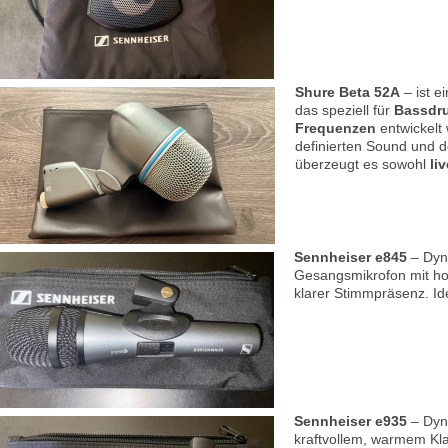
Shure Beta 52A
– ist e
das speziell für
Bassdru
Frequenzen
entwickelt 
definierten Sound und d
überzeugt es sowohl
liv
Sennheiser e845
– Dyn
Gesangsmikrofon mit ho
klarer Stimmpräsenz. Ide
Sennheiser e935
– Dyn
kraftvollem, warmem Kl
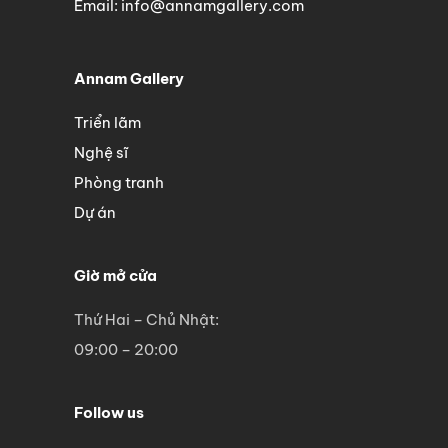
Email: info@annamgallery.com
Annam Gallery
Triển lãm
Nghệ sĩ
Phòng tranh
Dự án
Giờ mở cửa
Thứ Hai – Chủ Nhật:
09:00 – 20:00
Follow us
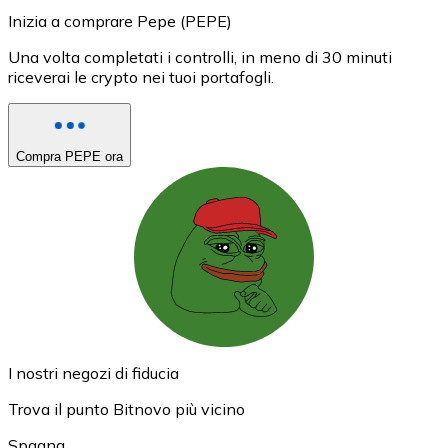
Inizia a comprare Pepe (PEPE)
Una volta completati i controlli, in meno di 30 minuti
riceverai le crypto nei tuoi portafogli.
Compra PEPE ora
I nostri negozi di fiducia
Trova il punto Bitnovo più vicino
Spagna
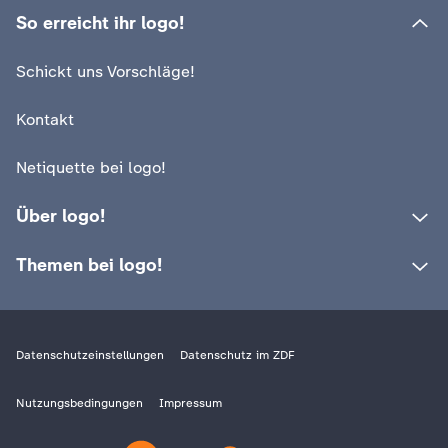
Wer KI-Inhalte kennzeichnen
So erreicht ihr logo!
:
logo!
muss und wer nicht
Warum kamen so
Schickt uns Vorschläge!
Menschen nach 
Video
1:25
Kontakt
Netiquette bei logo!
Über logo!
Themen bei logo!
Datenschutzeinstellungen
Datenschutz im ZDF
Nutzungsbedingungen
Impressum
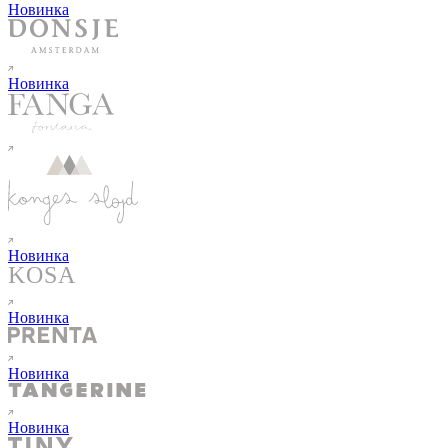
Новинка
Новинка
Новинка
Новинка
Новинка
Новинка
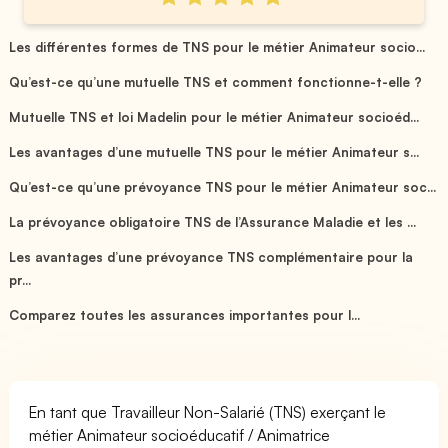
Les différentes formes de TNS pour le métier Animateur socio...
Qu’est-ce qu’une mutuelle TNS et comment fonctionne-t-elle ?
Mutuelle TNS et loi Madelin pour le métier Animateur socioéd...
Les avantages d’une mutuelle TNS pour le métier Animateur s...
Qu’est-ce qu’une prévoyance TNS pour le métier Animateur soc...
La prévoyance obligatoire TNS de l’Assurance Maladie et les ...
Les avantages d’une prévoyance TNS complémentaire pour la
pr...
Comparez toutes les assurances importantes pour l...
En tant que Travailleur Non-Salarié (TNS) exerçant le
métier Animateur socioéducatif / Animatrice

▶ Aim of the exercise:
Your copy should hold all the data word for word. It should hold no pictures.

▶ The answer:
Shure Beta 52A
– ist e
das speziell für
Bassdru
Frequenzen
entwickelt 
definierten Sound und d
überzeugt es sowohl
liv
Sennheiser e845
– Dyn
Gesangsmikrofon mit ho
klarer Stimmpräsenz. Ide
Sennheiser e935
– Dyn
kraftvollem, warmem Kl
Email: info@annamgallery.com
Annam Gallery
Triển lãm
Nghệ sĩ
Phòng tranh
Dự án
Giờ mở cửa
Thứ Hai – Chủ Nhật:
09:00 – 20:00
Follow us
Inizia a comprare Pepe (PEPE)
Una volta completati i controlli, in meno di 30 minuti
riceverai le crypto nei tuoi portafogli.
Compra PEPE ora
I nostri negozi di fiducia
Trova il punto Bitnovo più vicino
Spagna
Wer KI-Inhalte kennzeichnen
So erreicht ihr logo!
:
logo!
muss und wer nicht
Warum kamen so
Schickt uns Vorschläge!
Menschen nach 
Video
1:25
Kontakt
Netiquette bei logo!
Über logo!
Themen bei logo!
Datenschutzeinstellungen
Datenschutz im ZDF
Nutzungsbedingungen
Impressum
Новинка
Новинка
Новинка
Новинка
Новинка
Новинка
Les différentes formes de TNS pour le métier Animateur socio...
Qu’est-ce qu’une mutuelle TNS et comment fonctionne-t-elle ?
Mutuelle TNS et loi Madelin pour le métier Animateur socioéd...
Les avantages d’une mutuelle TNS pour le métier Animateur s...
Qu’est-ce qu’une prévoyance TNS pour le métier Animateur soc...
La prévoyance obligatoire TNS de l’Assurance Maladie et les ...
Les avantages d’une prévoyance TNS complémentaire pour la
pr...
Comparez toutes les assurances importantes pour l...
En tant que Travailleur Non-Salarié (TNS) exerçant le
métier Animateur socioéducatif / Animatrice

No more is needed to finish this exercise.